▸ What this task involves
In the response, each entry below should appear again exactly as given.

▸ Data
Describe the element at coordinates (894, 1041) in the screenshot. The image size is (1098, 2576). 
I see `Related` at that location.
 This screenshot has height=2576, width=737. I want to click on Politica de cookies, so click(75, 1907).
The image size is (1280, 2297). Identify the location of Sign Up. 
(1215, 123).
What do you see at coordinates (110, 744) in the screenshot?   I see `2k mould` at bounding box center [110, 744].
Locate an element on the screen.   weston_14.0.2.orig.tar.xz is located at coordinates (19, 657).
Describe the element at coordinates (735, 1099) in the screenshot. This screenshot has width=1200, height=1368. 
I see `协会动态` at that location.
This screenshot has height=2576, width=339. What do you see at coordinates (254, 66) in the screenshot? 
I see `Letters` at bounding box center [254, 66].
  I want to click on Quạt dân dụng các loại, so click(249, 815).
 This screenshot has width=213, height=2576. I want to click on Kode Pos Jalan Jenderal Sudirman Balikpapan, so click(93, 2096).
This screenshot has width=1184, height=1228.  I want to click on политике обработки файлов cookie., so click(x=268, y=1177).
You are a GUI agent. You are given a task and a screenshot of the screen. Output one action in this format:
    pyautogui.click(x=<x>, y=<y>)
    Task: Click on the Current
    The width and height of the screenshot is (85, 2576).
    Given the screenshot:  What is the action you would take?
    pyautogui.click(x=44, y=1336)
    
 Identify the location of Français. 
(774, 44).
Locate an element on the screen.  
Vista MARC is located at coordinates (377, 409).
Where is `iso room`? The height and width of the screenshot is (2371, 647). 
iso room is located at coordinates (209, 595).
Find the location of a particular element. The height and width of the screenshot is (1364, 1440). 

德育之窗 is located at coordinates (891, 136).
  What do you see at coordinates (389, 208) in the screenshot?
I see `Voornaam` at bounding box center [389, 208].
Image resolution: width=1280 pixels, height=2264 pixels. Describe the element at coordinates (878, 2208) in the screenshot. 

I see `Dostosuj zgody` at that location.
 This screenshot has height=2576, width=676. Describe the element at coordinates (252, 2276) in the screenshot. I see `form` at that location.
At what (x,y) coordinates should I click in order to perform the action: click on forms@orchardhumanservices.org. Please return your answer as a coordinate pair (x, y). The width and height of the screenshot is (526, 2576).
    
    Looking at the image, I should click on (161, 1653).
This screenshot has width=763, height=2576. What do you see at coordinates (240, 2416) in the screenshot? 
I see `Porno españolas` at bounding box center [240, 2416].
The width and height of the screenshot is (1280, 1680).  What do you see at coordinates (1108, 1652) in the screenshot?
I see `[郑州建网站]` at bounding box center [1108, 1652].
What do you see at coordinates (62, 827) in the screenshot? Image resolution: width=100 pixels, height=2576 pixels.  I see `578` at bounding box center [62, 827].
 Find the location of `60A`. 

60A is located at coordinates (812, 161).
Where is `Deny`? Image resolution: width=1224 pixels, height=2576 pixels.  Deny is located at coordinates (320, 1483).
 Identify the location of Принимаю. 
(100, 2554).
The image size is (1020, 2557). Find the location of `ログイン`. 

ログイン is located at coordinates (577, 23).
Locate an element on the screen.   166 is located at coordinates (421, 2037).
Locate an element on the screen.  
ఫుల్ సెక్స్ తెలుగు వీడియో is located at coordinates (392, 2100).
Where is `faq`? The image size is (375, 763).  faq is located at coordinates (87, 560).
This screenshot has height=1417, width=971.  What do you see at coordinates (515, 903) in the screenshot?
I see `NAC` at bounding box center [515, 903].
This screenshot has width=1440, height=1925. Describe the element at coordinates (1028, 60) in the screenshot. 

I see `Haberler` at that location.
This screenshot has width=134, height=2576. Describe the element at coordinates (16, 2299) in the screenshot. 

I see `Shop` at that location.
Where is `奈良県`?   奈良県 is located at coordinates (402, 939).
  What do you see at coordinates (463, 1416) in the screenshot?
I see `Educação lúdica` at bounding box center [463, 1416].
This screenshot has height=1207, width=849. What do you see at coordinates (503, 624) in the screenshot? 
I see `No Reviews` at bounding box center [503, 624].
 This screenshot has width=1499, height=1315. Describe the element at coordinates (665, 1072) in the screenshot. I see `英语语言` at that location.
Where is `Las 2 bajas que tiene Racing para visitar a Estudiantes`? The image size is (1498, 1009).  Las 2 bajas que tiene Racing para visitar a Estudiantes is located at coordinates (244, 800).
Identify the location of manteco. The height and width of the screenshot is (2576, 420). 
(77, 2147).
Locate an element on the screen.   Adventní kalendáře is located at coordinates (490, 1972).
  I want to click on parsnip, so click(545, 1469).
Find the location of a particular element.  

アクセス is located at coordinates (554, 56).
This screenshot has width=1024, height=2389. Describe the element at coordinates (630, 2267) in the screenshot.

▸ Output for this exercise
Describe the element at coordinates (894, 1041) in the screenshot. The image size is (1098, 2576). 
I see `Related` at that location.
 This screenshot has height=2576, width=737. I want to click on Politica de cookies, so click(75, 1907).
The image size is (1280, 2297). Identify the location of Sign Up. 
(1215, 123).
What do you see at coordinates (110, 744) in the screenshot?   I see `2k mould` at bounding box center [110, 744].
Locate an element on the screen.   weston_14.0.2.orig.tar.xz is located at coordinates (19, 657).
Describe the element at coordinates (735, 1099) in the screenshot. This screenshot has width=1200, height=1368. 
I see `协会动态` at that location.
This screenshot has height=2576, width=339. What do you see at coordinates (254, 66) in the screenshot? 
I see `Letters` at bounding box center [254, 66].
  I want to click on Quạt dân dụng các loại, so click(249, 815).
 This screenshot has width=213, height=2576. I want to click on Kode Pos Jalan Jenderal Sudirman Balikpapan, so click(93, 2096).
This screenshot has width=1184, height=1228.  I want to click on политике обработки файлов cookie., so click(x=268, y=1177).
You are a GUI agent. You are given a task and a screenshot of the screen. Output one action in this format:
    pyautogui.click(x=<x>, y=<y>)
    Task: Click on the Current
    The width and height of the screenshot is (85, 2576).
    Given the screenshot:  What is the action you would take?
    pyautogui.click(x=44, y=1336)
    
 Identify the location of Français. 
(774, 44).
Locate an element on the screen.  
Vista MARC is located at coordinates (377, 409).
Where is `iso room`? The height and width of the screenshot is (2371, 647). 
iso room is located at coordinates (209, 595).
Find the location of a particular element. The height and width of the screenshot is (1364, 1440). 

德育之窗 is located at coordinates (891, 136).
  What do you see at coordinates (389, 208) in the screenshot?
I see `Voornaam` at bounding box center [389, 208].
Image resolution: width=1280 pixels, height=2264 pixels. Describe the element at coordinates (878, 2208) in the screenshot. 

I see `Dostosuj zgody` at that location.
 This screenshot has height=2576, width=676. Describe the element at coordinates (252, 2276) in the screenshot. I see `form` at that location.
At what (x,y) coordinates should I click in order to perform the action: click on forms@orchardhumanservices.org. Please return your answer as a coordinate pair (x, y). The width and height of the screenshot is (526, 2576).
    
    Looking at the image, I should click on (161, 1653).
This screenshot has width=763, height=2576. What do you see at coordinates (240, 2416) in the screenshot? 
I see `Porno españolas` at bounding box center [240, 2416].
The width and height of the screenshot is (1280, 1680).  What do you see at coordinates (1108, 1652) in the screenshot?
I see `[郑州建网站]` at bounding box center [1108, 1652].
What do you see at coordinates (62, 827) in the screenshot? Image resolution: width=100 pixels, height=2576 pixels.  I see `578` at bounding box center [62, 827].
 Find the location of `60A`. 

60A is located at coordinates (812, 161).
Where is `Deny`? Image resolution: width=1224 pixels, height=2576 pixels.  Deny is located at coordinates (320, 1483).
 Identify the location of Принимаю. 
(100, 2554).
The image size is (1020, 2557). Find the location of `ログイン`. 

ログイン is located at coordinates (577, 23).
Locate an element on the screen.   166 is located at coordinates (421, 2037).
Locate an element on the screen.  
ఫుల్ సెక్స్ తెలుగు వీడియో is located at coordinates (392, 2100).
Where is `faq`? The image size is (375, 763).  faq is located at coordinates (87, 560).
This screenshot has height=1417, width=971.  What do you see at coordinates (515, 903) in the screenshot?
I see `NAC` at bounding box center [515, 903].
This screenshot has width=1440, height=1925. Describe the element at coordinates (1028, 60) in the screenshot. 

I see `Haberler` at that location.
This screenshot has width=134, height=2576. Describe the element at coordinates (16, 2299) in the screenshot. 

I see `Shop` at that location.
Where is `奈良県`?   奈良県 is located at coordinates (402, 939).
  What do you see at coordinates (463, 1416) in the screenshot?
I see `Educação lúdica` at bounding box center [463, 1416].
This screenshot has height=1207, width=849. What do you see at coordinates (503, 624) in the screenshot? 
I see `No Reviews` at bounding box center [503, 624].
 This screenshot has width=1499, height=1315. Describe the element at coordinates (665, 1072) in the screenshot. I see `英语语言` at that location.
Where is `Las 2 bajas que tiene Racing para visitar a Estudiantes`? The image size is (1498, 1009).  Las 2 bajas que tiene Racing para visitar a Estudiantes is located at coordinates (244, 800).
Identify the location of manteco. The height and width of the screenshot is (2576, 420). 
(77, 2147).
Locate an element on the screen.   Adventní kalendáře is located at coordinates (490, 1972).
  I want to click on parsnip, so click(545, 1469).
Find the location of a particular element.  

アクセス is located at coordinates (554, 56).
This screenshot has width=1024, height=2389. Describe the element at coordinates (630, 2267) in the screenshot.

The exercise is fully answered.